Evaluation of Combination Therapy With Etanercept and Systemic Corticosteroids for Stevens-Johnson Syndrome and Toxic Epidermal Necrolysis: A Multicenter Observational Study

J Allergy Clin Immunol Pract 2022 May;10(5):1295-1304.e6.PMID:35131514DOI:10.1016/j.jaip.2022.01.038.

Background: Stevens-Johnson syndrome-toxic epidermal necrolysis (SJS-TEN) are fatal severe cutaneous adverse reactions, without consensus on the medical treatment. The use of systemic corticosteroids or intravenous immunoglobulin (IVIG) remains debatable. Tumor necrosis factor-alpha inhibitors are potentially effective. Objective: To evaluate the effectiveness and safety of combination therapy using Etanercept combined with corticosteroids or IVIG combined with corticosteroids versus corticosteroid monotherapy for patients with SJS-TEN. Methods: We retrospectively enrolled SJS-TEN patients from Taiwan and the Chinese mainland, during 2014 to 2019. Patients enrolled were treated with corticosteroid monotherapy, or combinations with IVIG or Etanercept. We analyzed the clinical characteristics, skin healing time, mortality, and adverse events among these treatment groups. Results: Among the 242 patients (187 with SJS or SJS-TEN overlapping and 55 with TEN), patients who received combination therapy with Etanercept and corticosteroids had lower actual mortality than those with corticosteroid monotherapy and those with IVIG combined with corticosteroids, respectively (0% vs 6.63% and 4.76%). There was a tendency of reducing standardized (observed/predicted) mortality rate (SMR) based on the Score of Toxic Epidermal Necrolysis in Etanercept combined with corticosteroids compared with corticosteroid monotherapy and IVIG combined with corticosteroids therapy (SMR [95% CI] 0 [1.80-3.59], 0.71 [0.83-2.64], 0.30 [0.68-6.22]; P = .006).
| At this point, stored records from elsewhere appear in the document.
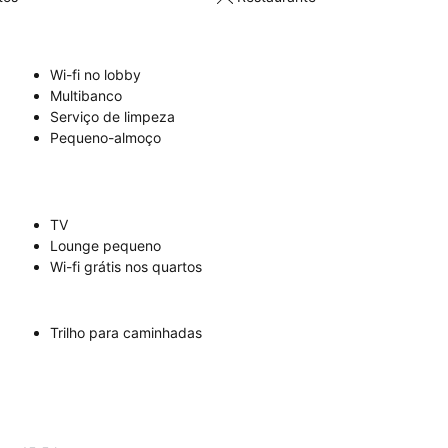
Wi-fi no lobby
Multibanco
Serviço de limpeza
Pequeno-almoço
TV
Lounge pequeno
Wi-fi grátis nos quartos
Trilho para caminhadas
Etanercept combined with corticosteroids showed a reduced skin healing time (12.0 [8.5-14.0], median days [interquartile range]), compared with corticosteroid monotherapy (13.0 [10.0-18.0]) and IVIG combined with corticosteroids therapy (13.5 [10.0-19.5]); P = .004 and P = .012, respectively). Etanercept combined with corticosteroids also showed a lower incidence of adverse event with gastrointestinal hemorrhage than corticosteroid monotherapy, especially in patients with TEN (P = .001). Conclusions: The tumor necrosis factor-alpha inhibitors and corticosteroids combination therapy was effective and safer than corticosteroid monotherapy for SJS-TEN, and may be considered as an alternative therapy for SJS-TEN patients who responded poorly to conventional corticosteroid therapy.